Fig. 8 shows an example of an inventive audio encoder receiving a digital audio signal 100 as input and generating a bit stream to be transmitted to a decoder incorporating the inventive time-warped transform coding concept. The digital audio input signal 100 can either be a natural audio signal or a preprocessed audio signal, where for instance the preprocessing could be a whitening operation to whiten the spectrum of the input signal. The inventive encoder incorporates a warp parameter extractor 101, a warp transformer 102, a perceptual model calculator 103, a warp coder 104, an encoder 105, and a multiplexer 106. The warp parameter extractor 101 estimates a warp parameter sequence, which is input into the warp transformer 102 and into the warp coder 104. The warp transformer 102 derives a time warped spectral representation of the digital audio input signal 100. The time-warped spectral representation is input into the encoder 105 for quantization and possible other coding , as for example differential coding. The encoder 105 is additionally controlled by the perceptual model calculator 103. Such, for example, the coarseness of quantization may be increased when signal components are to be encoded that are mainly masked by other signal components. The warp coder 104 encodes the warp parameter sequence to reduce its size during transmission within the bit stream. This could for example comprise quantization of the parameters or, for example, differential encoding or entropy-coding techniques as well as arithmetic coding schemes.
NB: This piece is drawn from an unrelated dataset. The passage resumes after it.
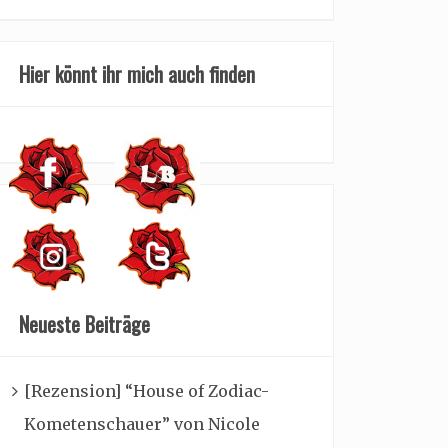
Hier könnt ihr mich auch finden
Neueste Beiträge
[Rezension] “House of Zodiac-
Kometenschauer” von Nicole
The multiplexer 106 receives the encoded warp parameter sequence from the warp coder 104 and an encoded time-warped spectral representation of the digital audio input signal 100 to multiplex both data into the bit stream output by the encoder.
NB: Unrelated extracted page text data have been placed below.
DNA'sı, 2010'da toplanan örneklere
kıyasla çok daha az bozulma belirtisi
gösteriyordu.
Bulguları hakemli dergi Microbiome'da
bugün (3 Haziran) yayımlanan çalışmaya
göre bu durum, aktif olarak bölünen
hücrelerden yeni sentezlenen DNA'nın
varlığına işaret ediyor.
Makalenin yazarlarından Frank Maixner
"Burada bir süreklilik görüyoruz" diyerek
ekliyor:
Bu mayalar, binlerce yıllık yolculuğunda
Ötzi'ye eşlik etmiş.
Fig. 9 illustrates an example of a time-warped transform decoder receiving a compatible bit stream 200 for deriving a reconstructed audio signal as output. The decoder comprises a de-multiplexer 201, a warp decoder 202, a decoder 203, and an inverse warp transformer 204. The de-multiplexer de-multiplexes the bit stream into the encoded warp parameter sequence, which is input into the warp decoder 202. The de-multiplexer further de-multiplexes the encoded representation of the time-warped spectral representation of the audio signal, which is input into the decoder 203 being the inverse of the corresponding encoder 105 of the audio encoder ofFig. 8. Warp decoder 202 derives a reconstruction of the warp parameter sequence and decoder 203 derives a time-warped spectral representation of the original audio signal. The representation of the warp parameter sequence as well as the time-warped spectral representation are input into the inverse warp transformer 204 that derives a digital audio output signal implementing the inventive concept of time-warped overlapped transform coding of audio signals.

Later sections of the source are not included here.